Information on nerve morphology also can be extracted from skin punch biopsy specimens. In one study, investigators performed nerve conduction studies, quantitative sensory testing, and skin punch biopsies in the proximal thigh and distal leg at baseline and after a mean of 19 months of follow-up in 15 patients with foot pain but few or no symptoms of neuropathy (6 with diabetes, 1 with AIDS, 1 with paclitaxel toxicity, 7 with an idiopathic nature) and 15 age-matched, healthy control patients. At baseline, patients had significantly lower ENFD in the distal leg than did healthy control patients. At follow-up, the ENFD had declined in both biopsy locations but only by a significant amount in the distal leg, compared with the health control patients. The ratio of epidermal nerve fibers to the number of axonal swellings in the distal leg declined but remained significantly higher than in control patients (Neurology 2003;61:631–6).
Clinically meaningful changes in ENFD are on the order of a loss of 2–3 nerve fibers per millimeter. Diabetic patients who present with painful peripheral neuropathy appear to have ENFD losses in the range of 1 fiber/mm per year while losses for those with established diabetes and peripheral neuropathy may be slightly higher. Meaningful changes in nerve conduction velocity have been determined to be a loss of about 1.2 meters per second in a 2-year period. In a clinical trial assessing an intervention's effect on nerve regeneration, the sample size needed to detect these clinically meaningful changes would be comparable if skin punch biopsy (n=80) or nerve conduction velocity (n=70) were used, according to Dr. Polydefkis.

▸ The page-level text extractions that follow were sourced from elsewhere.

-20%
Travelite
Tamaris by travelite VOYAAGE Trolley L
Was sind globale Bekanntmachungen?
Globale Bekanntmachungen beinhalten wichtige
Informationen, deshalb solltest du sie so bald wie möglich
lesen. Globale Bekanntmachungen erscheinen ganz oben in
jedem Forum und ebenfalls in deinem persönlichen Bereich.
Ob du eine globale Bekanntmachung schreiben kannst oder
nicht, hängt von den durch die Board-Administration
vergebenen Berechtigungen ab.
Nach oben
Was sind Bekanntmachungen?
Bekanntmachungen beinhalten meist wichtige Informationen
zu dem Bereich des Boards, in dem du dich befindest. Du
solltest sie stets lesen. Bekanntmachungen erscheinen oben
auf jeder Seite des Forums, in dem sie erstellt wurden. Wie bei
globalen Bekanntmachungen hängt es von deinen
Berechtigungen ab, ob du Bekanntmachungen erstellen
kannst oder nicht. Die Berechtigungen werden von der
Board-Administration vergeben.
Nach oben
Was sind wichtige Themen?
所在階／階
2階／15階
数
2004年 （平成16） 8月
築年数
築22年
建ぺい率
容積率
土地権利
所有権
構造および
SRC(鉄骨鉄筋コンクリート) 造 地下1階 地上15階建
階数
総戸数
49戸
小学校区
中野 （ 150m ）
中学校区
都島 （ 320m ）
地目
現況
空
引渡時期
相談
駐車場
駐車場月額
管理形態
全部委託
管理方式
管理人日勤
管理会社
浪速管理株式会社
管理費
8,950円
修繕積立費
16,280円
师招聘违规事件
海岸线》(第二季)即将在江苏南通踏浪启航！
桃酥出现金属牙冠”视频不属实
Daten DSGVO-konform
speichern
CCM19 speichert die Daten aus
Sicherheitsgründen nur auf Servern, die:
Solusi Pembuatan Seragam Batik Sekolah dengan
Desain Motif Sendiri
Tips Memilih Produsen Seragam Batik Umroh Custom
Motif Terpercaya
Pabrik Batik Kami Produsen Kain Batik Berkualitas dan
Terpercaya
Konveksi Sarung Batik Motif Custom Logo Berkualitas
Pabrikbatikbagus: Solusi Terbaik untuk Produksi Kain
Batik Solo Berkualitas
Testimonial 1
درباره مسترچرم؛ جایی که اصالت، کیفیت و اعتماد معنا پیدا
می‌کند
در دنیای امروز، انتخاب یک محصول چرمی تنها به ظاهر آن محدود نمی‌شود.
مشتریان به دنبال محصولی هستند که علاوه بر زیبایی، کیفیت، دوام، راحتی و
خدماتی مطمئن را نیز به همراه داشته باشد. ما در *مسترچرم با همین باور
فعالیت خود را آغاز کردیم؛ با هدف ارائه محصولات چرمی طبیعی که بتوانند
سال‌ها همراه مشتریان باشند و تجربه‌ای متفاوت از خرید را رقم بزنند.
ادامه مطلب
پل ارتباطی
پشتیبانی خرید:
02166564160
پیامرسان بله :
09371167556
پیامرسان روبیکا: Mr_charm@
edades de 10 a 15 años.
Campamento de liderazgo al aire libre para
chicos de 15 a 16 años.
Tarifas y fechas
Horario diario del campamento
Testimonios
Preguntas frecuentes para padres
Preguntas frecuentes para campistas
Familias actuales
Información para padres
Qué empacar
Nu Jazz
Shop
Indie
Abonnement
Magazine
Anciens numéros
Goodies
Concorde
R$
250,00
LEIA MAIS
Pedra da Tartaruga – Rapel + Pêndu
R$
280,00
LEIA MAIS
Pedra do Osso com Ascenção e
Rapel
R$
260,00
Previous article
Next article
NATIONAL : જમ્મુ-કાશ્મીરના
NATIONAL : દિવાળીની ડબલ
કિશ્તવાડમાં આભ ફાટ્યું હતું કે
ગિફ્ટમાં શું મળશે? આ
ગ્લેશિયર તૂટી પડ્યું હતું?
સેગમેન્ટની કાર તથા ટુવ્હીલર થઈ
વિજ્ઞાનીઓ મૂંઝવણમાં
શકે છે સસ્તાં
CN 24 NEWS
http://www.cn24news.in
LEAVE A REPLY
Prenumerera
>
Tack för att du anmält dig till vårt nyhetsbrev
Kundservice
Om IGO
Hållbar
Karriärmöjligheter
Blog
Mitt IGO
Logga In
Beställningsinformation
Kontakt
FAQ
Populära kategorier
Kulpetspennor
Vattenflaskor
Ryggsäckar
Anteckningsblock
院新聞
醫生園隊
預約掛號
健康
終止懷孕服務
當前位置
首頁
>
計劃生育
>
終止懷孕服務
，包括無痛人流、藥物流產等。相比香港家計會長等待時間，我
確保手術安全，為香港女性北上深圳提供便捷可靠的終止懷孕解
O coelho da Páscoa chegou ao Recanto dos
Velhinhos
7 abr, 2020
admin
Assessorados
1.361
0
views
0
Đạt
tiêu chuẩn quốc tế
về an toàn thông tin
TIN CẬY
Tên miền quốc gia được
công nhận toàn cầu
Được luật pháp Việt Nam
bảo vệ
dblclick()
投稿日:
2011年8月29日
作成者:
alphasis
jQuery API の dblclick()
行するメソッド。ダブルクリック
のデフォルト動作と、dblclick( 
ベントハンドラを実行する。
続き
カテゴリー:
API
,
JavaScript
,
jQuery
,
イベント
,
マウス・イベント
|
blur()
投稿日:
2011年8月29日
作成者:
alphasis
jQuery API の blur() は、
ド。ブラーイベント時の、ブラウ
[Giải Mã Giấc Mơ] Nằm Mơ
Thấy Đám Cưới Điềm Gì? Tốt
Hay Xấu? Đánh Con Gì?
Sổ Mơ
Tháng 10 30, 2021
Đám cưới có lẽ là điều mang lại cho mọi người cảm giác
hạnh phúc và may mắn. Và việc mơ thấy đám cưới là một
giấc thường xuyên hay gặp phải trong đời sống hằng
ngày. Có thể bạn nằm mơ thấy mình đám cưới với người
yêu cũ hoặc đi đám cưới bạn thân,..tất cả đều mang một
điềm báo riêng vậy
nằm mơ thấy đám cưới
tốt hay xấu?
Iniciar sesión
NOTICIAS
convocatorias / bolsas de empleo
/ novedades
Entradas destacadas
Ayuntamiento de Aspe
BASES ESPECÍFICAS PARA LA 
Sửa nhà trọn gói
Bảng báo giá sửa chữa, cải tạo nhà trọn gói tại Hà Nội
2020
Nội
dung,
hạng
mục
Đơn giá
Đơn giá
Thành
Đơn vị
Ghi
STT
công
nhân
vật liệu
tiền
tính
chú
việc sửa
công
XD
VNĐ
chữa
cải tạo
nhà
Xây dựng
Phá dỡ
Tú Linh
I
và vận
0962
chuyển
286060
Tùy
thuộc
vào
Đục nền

Skin punch biopsies also may help to understand how nerve regeneration occurs after an injury in diabetic patients, Dr. Polydefkis said. In a study of patients who applied capsaicin topically to their distal thighs—causing denervation of the epidermis—he and his colleagues found that the rate of regeneration depended in part on the patient's baseline ENFD. Diabetic patients had a significantly lower regeneration rate than did healthy control patients even after adjustment for baseline differences; the rate was even lower among diabetic patients with neuropathy than in those without it. After 100 days, neither group of diabetic patients regenerated their ENFD to baseline levels (Brain 2004;127:1606–17). (See images.)
These results suggest that an improvement in regeneration should be the first detectable sign in the course of examining the effectiveness of an intervention for neuropathy, Dr. Polydefkis said.